T:高校の頃ですね。日野元彦さんのバンドボーイをしていた頃です。3・4年ほどバンドボーイはしていましたね。日野さんは自分でも俺は日本で3本の指に入るドラマーだって自負していましたね。とにかく凄い自信家でそう言う所に魅せられました。
H:それでは、GS関係の事についてお聞きしたいのですが、テリーさんは池袋の「ドラム」で修行されていたのですが当時のジャズ喫茶の形態についてお聞きします。
H:当時のジャズ喫茶は飲み物を注文さえすればチャージは無かったんですか。
T:そうですね、当時のメニューは、コーヒー、みつ豆、クリームソーダとか有って、そのチケットを入り口で買うんですよ。改めてのチャージとかは無くて飲み物の代金にそれが入ってるという感じですね。いくらだったかなあ…100円とか200円とかじゃなかったかなあ。テーブルにつくとボーイさんが来てそれをもぎっていくんですね。
H:当時の出演者はGSの他にもいましたか。
T:そうですね、僕が覚えているのは、森進一さんがデビューした頃出ていましてね。彼は渡辺プロなんで、渡辺プロは当時の音楽界を牛耳っていましたから、「ドラム」には他にもタイガースを始め渡辺プロの人が出ていました。東京出てきて始めて歌った所が「ドラム」だったそうですね。
H:演奏形態はどのようになっていたんでしょうか。
T:ステージは一日昼の部、夜の部と有りまして、どちらも2バンドでやる事が多かったですね。
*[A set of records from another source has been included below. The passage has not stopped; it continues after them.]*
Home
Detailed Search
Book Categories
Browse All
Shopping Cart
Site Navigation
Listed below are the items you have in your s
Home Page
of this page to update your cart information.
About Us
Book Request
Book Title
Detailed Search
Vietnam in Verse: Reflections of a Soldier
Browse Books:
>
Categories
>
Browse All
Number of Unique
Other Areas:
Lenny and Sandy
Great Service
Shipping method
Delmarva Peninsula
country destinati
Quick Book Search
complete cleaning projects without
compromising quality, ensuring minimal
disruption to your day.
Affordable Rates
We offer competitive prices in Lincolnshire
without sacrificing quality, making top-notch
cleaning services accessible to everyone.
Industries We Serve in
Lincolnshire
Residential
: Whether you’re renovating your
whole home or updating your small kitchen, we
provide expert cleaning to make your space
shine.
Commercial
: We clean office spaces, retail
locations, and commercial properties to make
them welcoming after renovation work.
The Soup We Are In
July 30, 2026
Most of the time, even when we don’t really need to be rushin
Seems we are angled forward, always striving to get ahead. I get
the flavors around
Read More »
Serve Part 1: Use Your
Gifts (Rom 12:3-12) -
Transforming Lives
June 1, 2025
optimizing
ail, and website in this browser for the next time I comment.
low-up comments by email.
ただ、当時の一流バンド、スパイダース、ブルコメ、ブルージーンズとかは夜の部でワンバンドでしたね。
有名バンドが出るときは凄かったですよ。
西武池袋線の出口から「ドラム」までずらーっと並んだもんでした。
H:「ドラム」は池袋のどのあたりにあったんでしょうか。
T:池袋の東口をサンシャインのほうに向かって歩いて5・6分くらいでしたかね。
地下に有りましたね。
H:それにしても、駅から並んでるとは凄いですね。
あと、出演者としてロカビリーの人たちとかはどうだったんでしょう。
T:出てましたね。鹿内タカシさんとか…
H:ブルコメがバックをやっていた頃ですか。
T:いや、ブルコメは尾藤イサオさんのバックをやっていましたね。
「悲しき願い」を熱唱してましたよ。(笑)
H:その頃は、丁度ロカビリーからGSに移る転換期だったんですよね。
T:そうですね。
H:当時の出演バンドでテリーさんが一番印象的だったのはどのバンドでしょうか。
T:やはり、ブルーコメッツですね。
と言うのも僕もドラムをやっていて、ドラムとは何であるかと言う事をジャッキーさんのドラムソロを見て学びました。
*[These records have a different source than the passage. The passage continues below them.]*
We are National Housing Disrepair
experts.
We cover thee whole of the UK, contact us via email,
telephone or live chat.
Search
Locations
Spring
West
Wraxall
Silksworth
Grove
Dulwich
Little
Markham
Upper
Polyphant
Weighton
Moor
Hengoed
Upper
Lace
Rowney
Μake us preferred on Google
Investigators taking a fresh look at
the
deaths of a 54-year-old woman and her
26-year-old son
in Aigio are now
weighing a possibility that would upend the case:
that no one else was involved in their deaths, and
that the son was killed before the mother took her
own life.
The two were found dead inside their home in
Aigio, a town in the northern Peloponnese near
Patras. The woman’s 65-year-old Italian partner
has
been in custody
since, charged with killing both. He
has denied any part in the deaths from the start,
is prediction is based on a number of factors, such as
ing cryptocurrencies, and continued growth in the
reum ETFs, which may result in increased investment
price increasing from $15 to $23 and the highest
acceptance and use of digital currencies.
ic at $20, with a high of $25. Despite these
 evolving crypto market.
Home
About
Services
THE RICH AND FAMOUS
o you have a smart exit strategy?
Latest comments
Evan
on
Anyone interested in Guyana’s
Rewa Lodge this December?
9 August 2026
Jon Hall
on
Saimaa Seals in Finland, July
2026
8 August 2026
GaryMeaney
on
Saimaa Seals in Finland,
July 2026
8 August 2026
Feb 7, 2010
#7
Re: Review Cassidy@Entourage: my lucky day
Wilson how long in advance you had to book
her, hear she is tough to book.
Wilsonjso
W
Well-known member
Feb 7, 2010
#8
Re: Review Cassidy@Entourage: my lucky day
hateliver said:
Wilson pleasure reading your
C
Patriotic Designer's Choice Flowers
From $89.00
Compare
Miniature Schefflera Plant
尾藤さんの歌が終わったあと、インストの時間になるんです。それで、各メンバーが自分の得意な曲をやるんですよね。井上さんとか綱木さんの演奏とかすばらしかったです。ジャッキーさんは「キャラバン」とかやるんですよ。それで、ドラムソロの所になると、他のメンバーが楽屋に引っ込むんです。ステージがジャッキーさん一人になって…みんなショーアップを考えていましたよね。
それでジャッキーさんがスティックを口でくわえて上着を脱ぐんですよ。
その間、足はバスドラムを連打するんです。(笑)
そうするとその下はカラフルなピンクのシャツで。(笑)照明もブルコメの場合は専属の人がついていてジャッキーさんにスポットがあたるんです。
他のバンド、川村幸男とアウトローズとか…はボーイさんが照明とかやっていました。
で、ジャッキーさんが、バスドラムをズドンとやるとピンスポ当たったりして…よくもめてましたよ楽屋で、タイミングが合わないって(笑)
H:それは、「青い瞳」を出す前ですか。
T:いや、丁度出した頃じゃなかったかな。
H:ジャッキーさんって、割とおとなしそうなイメージがあるんですが、結構派手な事もやっていたんですね。
T:ええ、やってましたね。
それは、多分にスパイダースの田辺昭知氏を意識していたんだと思います。
H:と言う事は、田辺さんもそう言ったショーアップしたステージをやっていたんですか。
T:そうですね。ドラムソロをやっていました。それは、売れ線の音楽をやっていても自分にはこれだけのテクニックがあるんだぞと言うアピールみたいなもんでしょうね。
H:確か当時のGSのステージは、必ず外国のナンバーがあったそうですが。
T:そうですね、何分かはこれが俺たちの実力だと言うとこを見せたいと言う事は分かっていましたね。
H:それでは、今、名前の挙がりました田辺さんに付いてお聞きしたいのですが。